* **What to work on**: The copy should hold exactly the lines below from the one that contains "Chapter 4—Recommendation & the way" through the one that contains "Crime scene tape" and nothing else, so no pictures.

* **Material shown**:

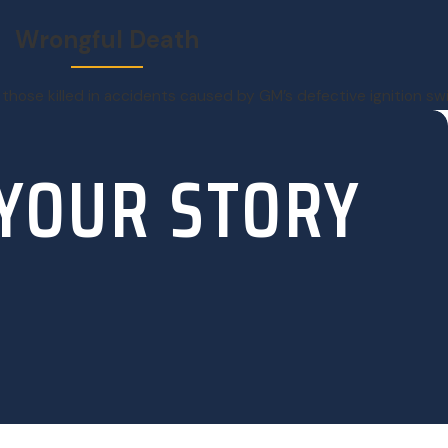
Wrongful Death
 those killed in accidents caused by GM’s defective ignition s
 YOUR STORY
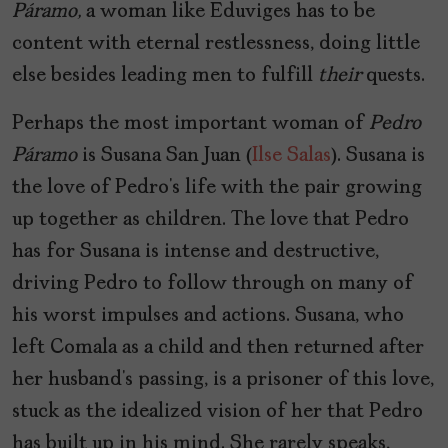
Páramo,
a woman like Eduviges has to be
content with eternal restlessness, doing little
else besides leading men to fulfill
their
quests.
Perhaps the most important woman of
Pedro
Páramo
is Susana San Juan (
Ilse Salas
). Susana is
the love of Pedro’s life with the pair growing
up together as children. The love that Pedro
has for Susana is intense and destructive,
driving Pedro to follow through on many of
his worst impulses and actions. Susana, who
left Comala as a child and then returned after
her husband’s passing, is a prisoner of this love,
stuck as the idealized vision of her that Pedro
has built up in his mind. She rarely speaks,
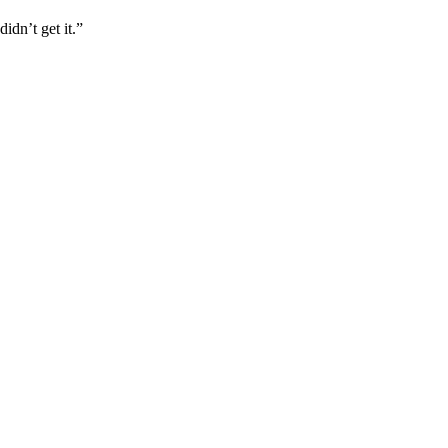
idn’t get it.”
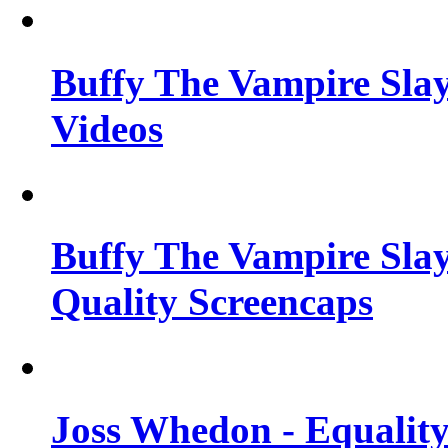
Buffy The Vampire Slay
Videos
Buffy The Vampire Slay
Quality Screencaps
Joss Whedon - Equalit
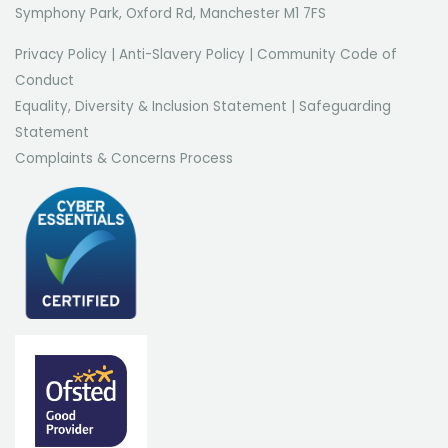
Symphony Park, Oxford Rd, Manchester M1 7FS
Privacy Policy
|
Anti-Slavery Policy
|
Community Code of
Conduct
Equality, Diversity & Inclusion Statement
|
Safeguarding
Statement
Complaints & Concerns Process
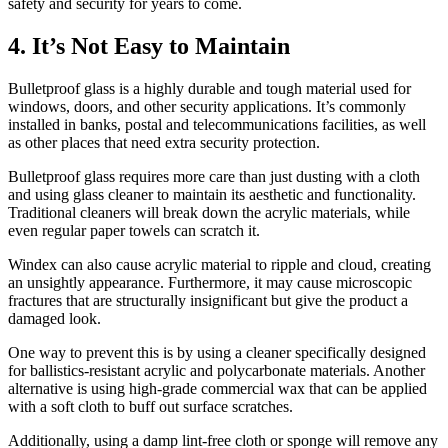
safety and security for years to come.
4. It’s Not Easy to Maintain
Bulletproof glass is a highly durable and tough material used for
windows, doors, and other security applications. It’s commonly
installed in banks, postal and telecommunications facilities, as well
as other places that need extra security protection.
Bulletproof glass requires more care than just dusting with a cloth
and using glass cleaner to maintain its aesthetic and functionality.
Traditional cleaners will break down the acrylic materials, while
even regular paper towels can scratch it.
Windex can also cause acrylic material to ripple and cloud, creating
an unsightly appearance. Furthermore, it may cause microscopic
fractures that are structurally insignificant but give the product a
damaged look.
One way to prevent this is by using a cleaner specifically designed
for ballistics-resistant acrylic and polycarbonate materials. Another
alternative is using high-grade commercial wax that can be applied
with a soft cloth to buff out surface scratches.
Additionally, using a damp lint-free cloth or sponge will remove any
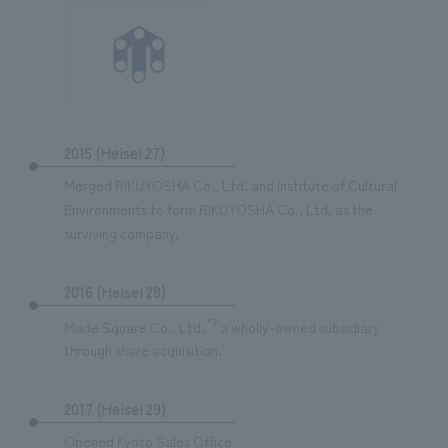
2015 (Heisei 27)
Merged RIKUYOSHA Co., Ltd. and Institute of Cultural
Environments to form RIKUYOSHA Co., Ltd. as the
surviving company.
2016 (Heisei 28)
*1
Made Square Co., Ltd.
a wholly-owned subsidiary
through share acquisition.
2017 (Heisei 29)
Opened Kyoto Sales Office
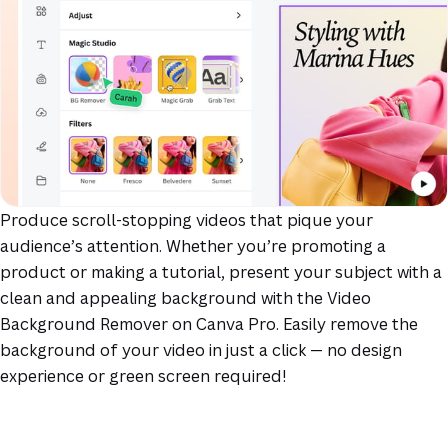
Produce scroll-stopping videos that pique your
audience’s attention. Whether you’re promoting a
product or making a tutorial, present your subject with a
clean and appealing background with the Video
Background Remover on Canva Pro. Easily remove the
background of your video in just a click — no design
experience or green screen required!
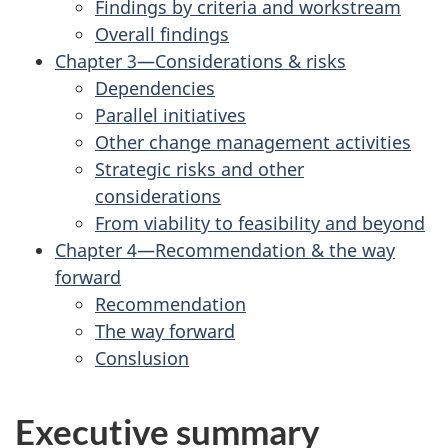
Findings by criteria and workstream
Overall findings
Chapter 3—Considerations & risks
Dependencies
Parallel initiatives
Other change management activities
Strategic risks and other
considerations
From viability to feasibility and beyond
Chapter 4—Recommendation & the way
forward
Recommendation
The way forward
Conslusion
Executive summary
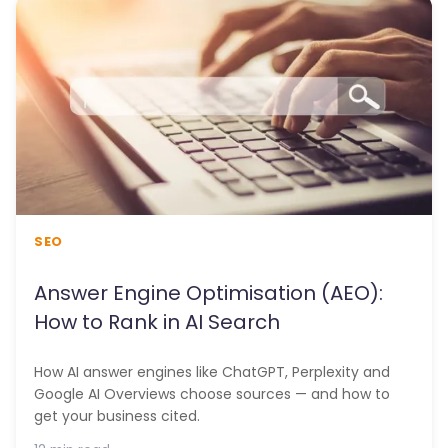
SEO
Answer Engine Optimisation (AEO):
How to Rank in AI Search
How AI answer engines like ChatGPT, Perplexity and
Google AI Overviews choose sources — and how to
get your business cited.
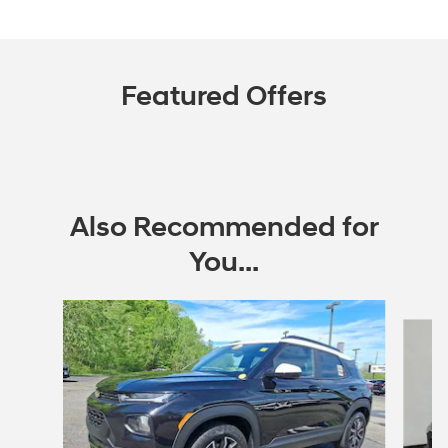
Featured Offers
Also Recommended for
You...
Slide 1 of 5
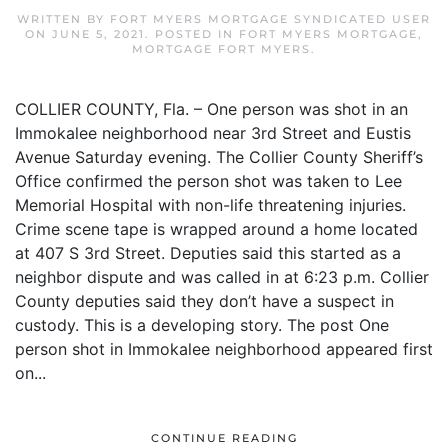
WRITTEN BY
FORT MYERS MORTGAGE SYNDICATED USER
ON
JUNE 5, 2021
. POSTED IN
FORT MYERS MORTGAGE
,
MORTGAGE FORT MYERS
.
COLLIER COUNTY, Fla. – One person was shot in an
Immokalee neighborhood near 3rd Street and Eustis
Avenue Saturday evening. The Collier County Sheriff’s
Office confirmed the person shot was taken to Lee
Memorial Hospital with non-life threatening injuries.
Crime scene tape is wrapped around a home located
at 407 S 3rd Street. Deputies said this started as a
neighbor dispute and was called in at 6:23 p.m. Collier
County deputies said they don’t have a suspect in
custody. This is a developing story. The post One
person shot in Immokalee neighborhood appeared first
on...
CONTINUE READING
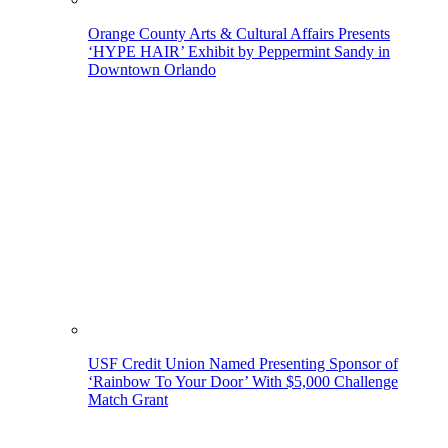
Orange County Arts & Cultural Affairs Presents
‘HYPE HAIR’ Exhibit by Peppermint Sandy in
Downtown Orlando
USF Credit Union Named Presenting Sponsor of
‘Rainbow To Your Door’ With $5,000 Challenge
Match Grant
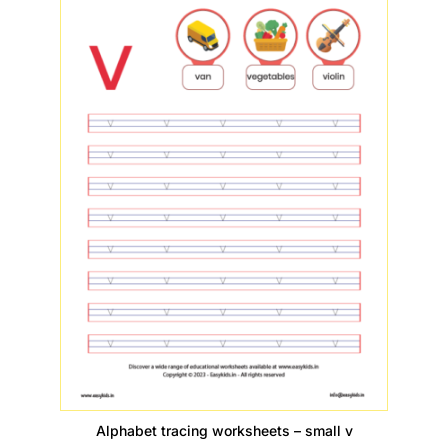
Alphabet tracing worksheets – small v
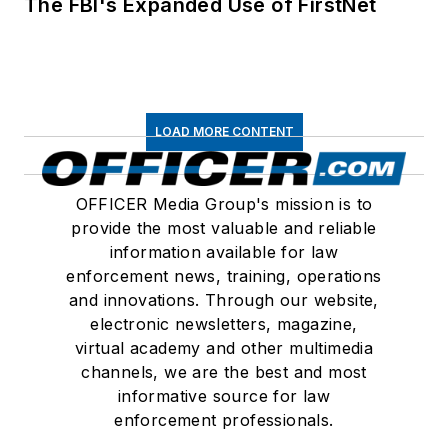
The FBI's Expanded Use of FirstNet
LOAD MORE CONTENT
OFFICER Media Group's mission is to
provide the most valuable and reliable
information available for law
enforcement news, training, operations
and innovations. Through our website,
electronic newsletters, magazine,
virtual academy and other multimedia
channels, we are the best and most
informative source for law
enforcement professionals.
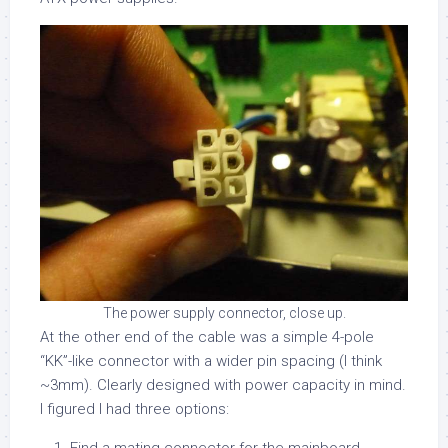
The power supply connector, close up.
At the other end of the cable was a simple 4-pole
“KK”-like connector with a wider pin spacing (I think
~3mm). Clearly designed with power capacity in mind.
I figured I had three options:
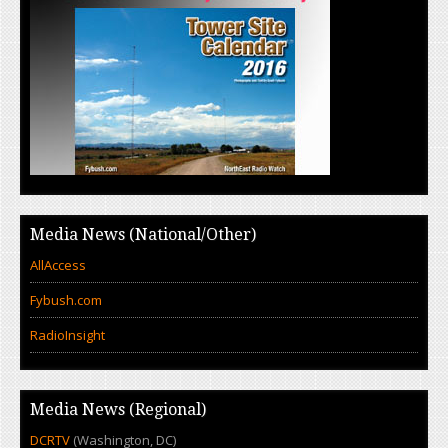
Media News (National/Other)
AllAccess
Fybush.com
RadioInsight
Media News (Regional)
DCRTV
(Washington, DC)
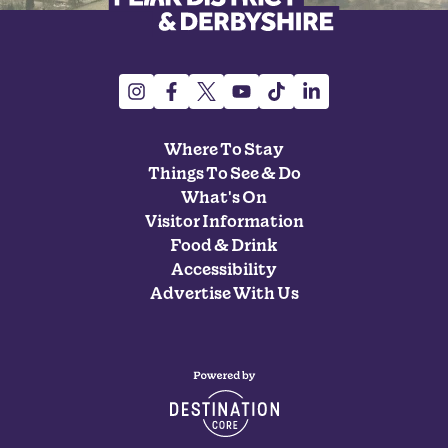
Where To Stay
Things To See & Do
What's On
Visitor Information
Food & Drink
Accessibility
Advertise With Us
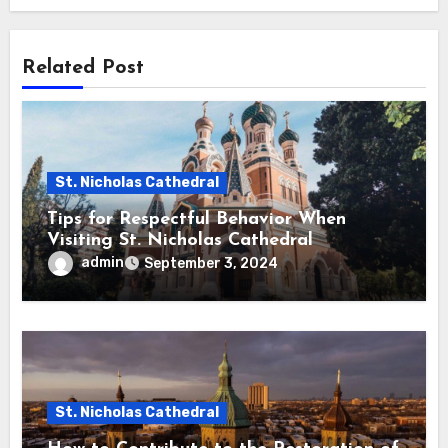
Related Post
St. Nicholas Cathedral
Tips for Respectful Behavior When
Visiting St. Nicholas Cathedral
admin
September 3, 2024
St. Nicholas Cathedral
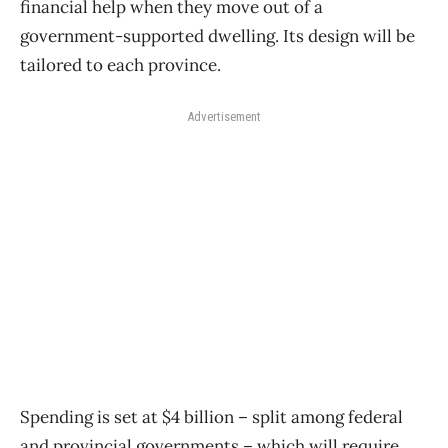
financial help when they move out of a
government-supported dwelling. Its design will be
tailored to each province.
Advertisement
Spending is set at $4 billion – split among federal
and provincial governments – which will require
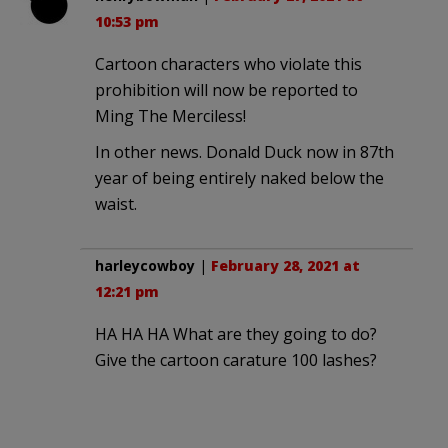
10:53 pm
Cartoon characters who violate this
prohibition will now be reported to
Ming The Merciless!
In other news. Donald Duck now in 87th
year of being entirely naked below the
waist.
harleycowboy
|
February 28, 2021 at
12:21 pm
HA HA HA What are they going to do?
Give the cartoon carature 100 lashes?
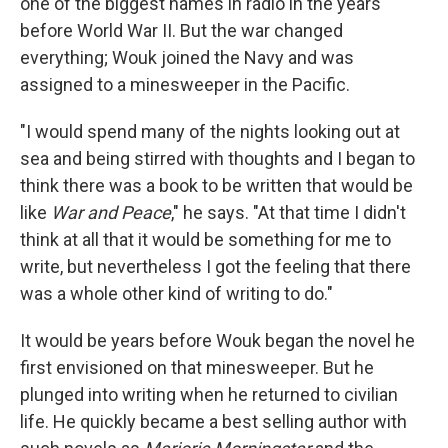
one of the biggest names in radio in the years
before World War II. But the war changed
everything; Wouk joined the Navy and was
assigned to a minesweeper in the Pacific.
"I would spend many of the nights looking out at
sea and being stirred with thoughts and I began to
think there was a book to be written that would be
like
War and Peace
," he says. "At that time I didn't
think at all that it would be something for me to
write, but nevertheless I got the feeling that there
was a whole other kind of writing to do."
It would be years before Wouk began the novel he
first envisioned on that minesweeper. But he
plunged into writing when he returned to civilian
life. He quickly became a best selling author with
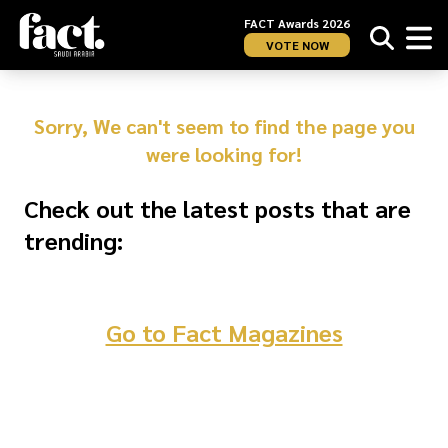
FACT Awards 2026
VOTE NOW
Sorry, We can't seem to find the page you
were looking for!
Check out the latest posts that are
trending:
Go to Fact Magazines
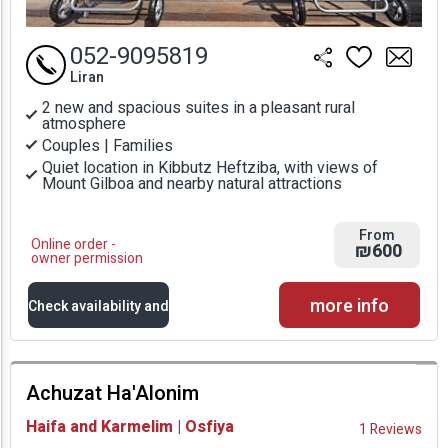
052-9095819
Liran
2 new and spacious suites in a pleasant rural
atmosphere
Couples | Families
Quiet location in Kibbutz Heftziba, with views of
Mount Gilboa and nearby natural attractions
From
Online order -
₪600
owner permission
more info
Check availability and
prices
Achuzat Ha'Alonim
Availability and
Haifa and Karmelim | Osfiya
1 Reviews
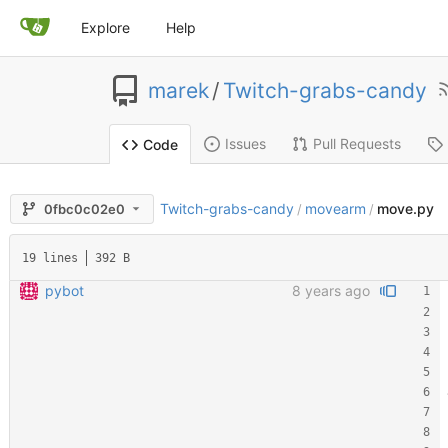
Explore
Help
marek
/
Twitch-grabs-candy
Issues
Pull Requests
Code
Twitch-grabs-candy
movearm
move.py
0fbc0c02e0
/
/
19 lines
392 B
pybot
8 years ago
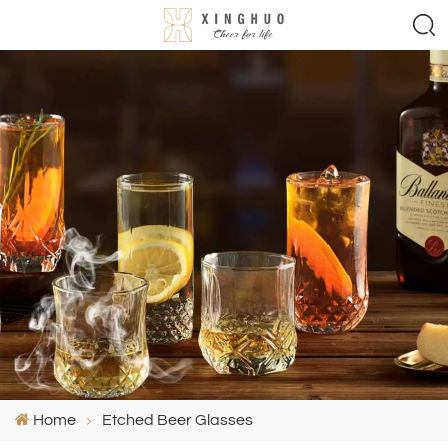
Home
Etched Beer Glasses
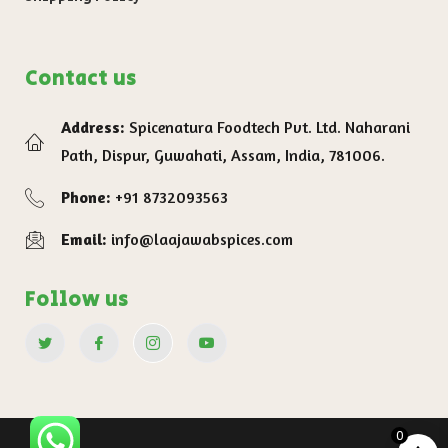
Contact us
Address:
Spicenatura Foodtech Pvt. Ltd. Naharani
Path, Dispur, Guwahati, Assam, India, 781006.
Phone:
+91 8732093563
Email:
info@laajawabspices.com
Follow us
0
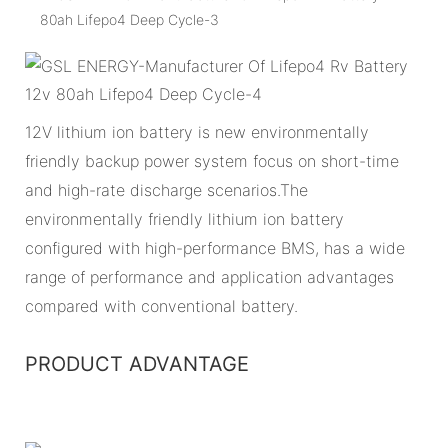
12V lithium ion battery is new environmentally
friendly backup power system focus on short-time
and high-rate discharge scenarios.The
environmentally friendly lithium ion battery
configured with high-performance BMS, has a wide
range of performance and application advantages
compared with conventional battery.
PRODUCT ADVANTAGE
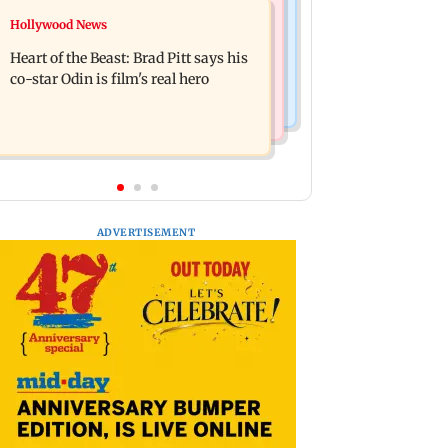
Television News
Hollywood News
DC movie review: Lokesh Kanagaraj
‘Will miss you’: Anuj Sachdeva
packs a punch in this violent tale of
Heart of the Beast: Brad Pitt says his
mourns father Prem Chand’s demise
revenge
co-star Odin is film's real hero
ADVERTISEMENT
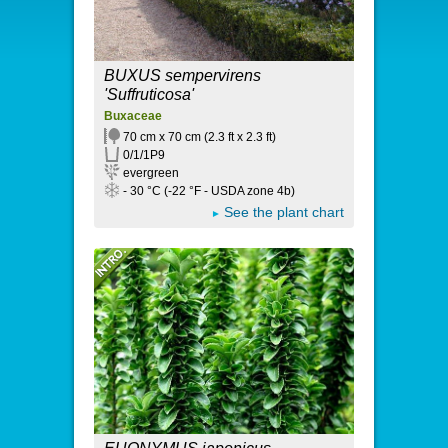
BUXUS sempervirens
'Suffruticosa'
Buxaceae
70 cm x 70 cm (2.3 ft x 2.3 ft)
0/1/1P9
evergreen
- 30 °C (-22 °F - USDA zone 4b)
See the plant chart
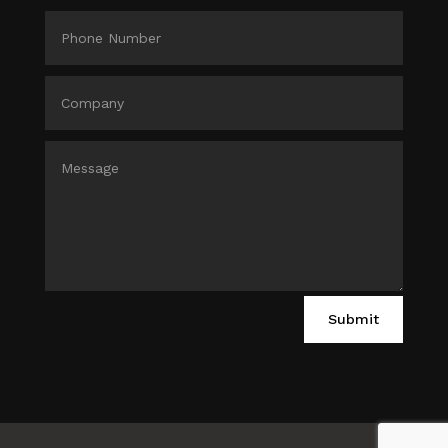
Submit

* **Expected answer**:
Chapter 4—Recommendation & the way
forward
Recommendation
The way forward
Conslusion
Executive summary
SEO
Answer Engine Optimisation (AEO):
How to Rank in AI Search
How AI answer engines like ChatGPT, Perplexity and
Google AI Overviews choose sources — and how to
get your business cited.
Featured Offers
Also Recommended for
You...
Slide 1 of 5
WRITTEN BY
FORT MYERS MORTGAGE SYNDICATED USER
ON
JUNE 5, 2021
. POSTED IN
FORT MYERS MORTGAGE
,
MORTGAGE FORT MYERS
.
COLLIER COUNTY, Fla. – One person was shot in an
Immokalee neighborhood near 3rd Street and Eustis
Avenue Saturday evening. The Collier County Sheriff’s
Office confirmed the person shot was taken to Lee
Memorial Hospital with non-life threatening injuries.
Crime scene tape is wrapped around a home located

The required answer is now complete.